Work Agreements is a practice that can be used to help a team become self organizing but is not the only way.

All 5 of the people in the discussion had their spin on working agreements . All five points of view were interesting and right in there own ways.

The power in this multi prospective view is being able to add this to your own experiment backlog to over come obsticals with your teams and orgs.

I would love to hear some more stories on when and how you use working agreement with your teams to enable them to achieve self organization…


#2

I was one of the five in that conversation - and I’ll say again how I view working agreements. My teams all use them. We treat them as living documents and have a “five rule”. No more than five items on the document (some teams have more, so it’s more a suggestion of five I guess). But the idea is to put things the teams aspire for. Such as “be on time to meetings” if they have some issues with that. Or “unit tests on all dev tasks”. You get the idea. Once that agreement becomes part of the culture it is removed and possibly replaced with something new. It allows for continuous inspection and improvement.


#3

Brought up the formal “working agreement” term to my team, they didn’t seem to see any value to it. We already have a version similar to what Ryan talks about that I guess we don’t even realize is a working agreement.
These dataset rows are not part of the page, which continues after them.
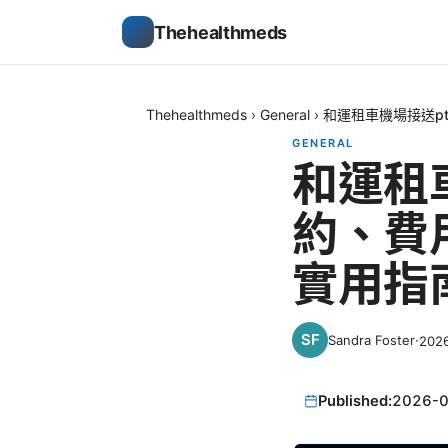
Thehealthmeds
Thehealthmeds
›
General
›
和運租車機場接送p
GENERAL
和運租
約、費
實用指
Sandra Foster
·
202
Published:
2026-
There is a dedicated Trello board for team action items that come out of retrospectives. Once it becomes part of the team’s culture it moves to Done. We never gave this the “working agreement” title, it’s just something that expressed itself. We had a lot of ideas on how we can improve and kept bringing up the same ones, at which point it was suggested we find a way to track them.

However, if “unit test every dev task” came up, I would be presented with this :wink:


#4

I was also one of the five! I was actually the one who took the conversation of what is a self organizing team down the working agreements route, but in hindsight, I should have been more careful. For me working agreements is only a small part of a self organizing team,and is more of a tool to empower the team to self organize in the early stages of formation. I typically encourage teams to adopt them in the beginning, mainly because there is value in the team brainstorming “what” rules they should adopt to make them successful, and make each other happy. This is a a great way to coach that Agile emphasizes the team approach, and all team members have a voice.